NETWORK VECTOR AUTOREGRESSION

成果类型:
Article
署名作者:
Zhu, Xuening; Pan, Rui; Li, Guodong; Liu, Yuewen; Wang, Hansheng
署名单位:
Peking University; Central University of Finance & Economics; University of Hong Kong; Xi'an Jiaotong University
刊物名称:
ANNALS OF STATISTICS
ISSN/ISSBN:
0090-5364
DOI:
10.1214/16-AOS1476
发表日期:
2017
页码:
1096-1123
关键词:
univariate time-series directed-graphs models distributions regression selection number
摘要:
We consider here a large-scale social network with a continuous response observed for each node at equally spaced time points. The responses from different nodes constitute an ultra-high dimensional vector, whose time series dynamic is to be investigated. In addition, the network structure is also taken into consideration, for which we propose a network vector autoregressive (NAR) model. The NAR model assumes each node's response at a given time point as a linear combination of (a) its previous value,(b) the average of its connected neighbors, (c) a set of node-specific covariates and (d) an independent noise.
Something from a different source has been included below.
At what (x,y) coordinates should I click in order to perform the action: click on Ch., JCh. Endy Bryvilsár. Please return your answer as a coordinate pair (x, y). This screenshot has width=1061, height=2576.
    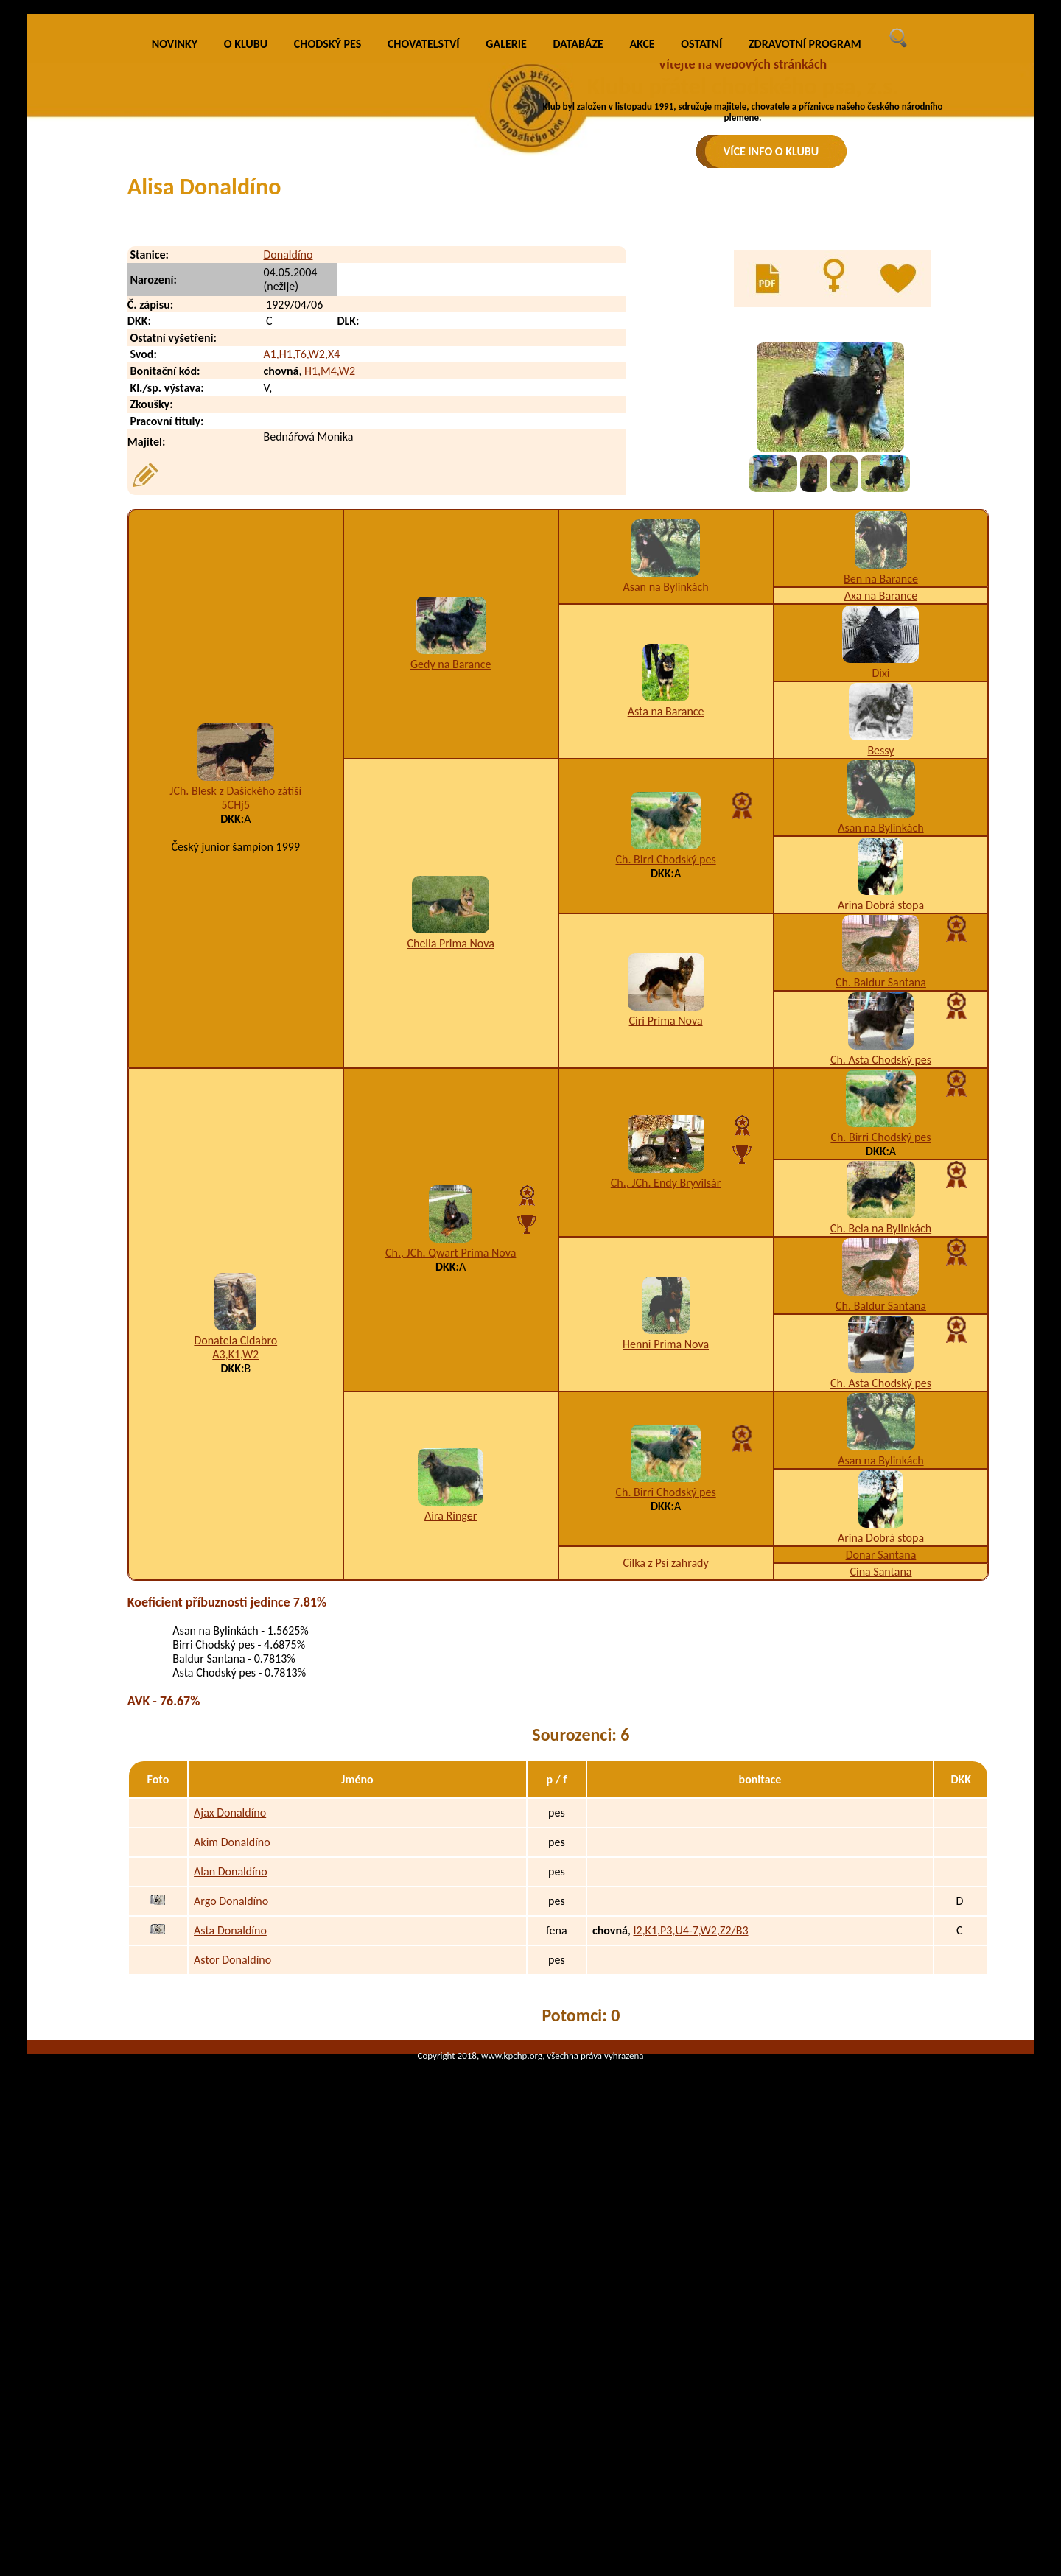
    Looking at the image, I should click on (666, 1429).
The corresponding coefficients are referred to as the momentum effect, the network effect and the nodal effect, respectively. Conditions for strict stationarity of the NAR models are obtained. In order to estimate the NAR model, an ordinary least squares type estimator is developed, and its asymptotic properties are investigated. We further illustrate the usefulness of the NAR model through a number of interesting potential applications. Simulation studies and an empirical example are presented.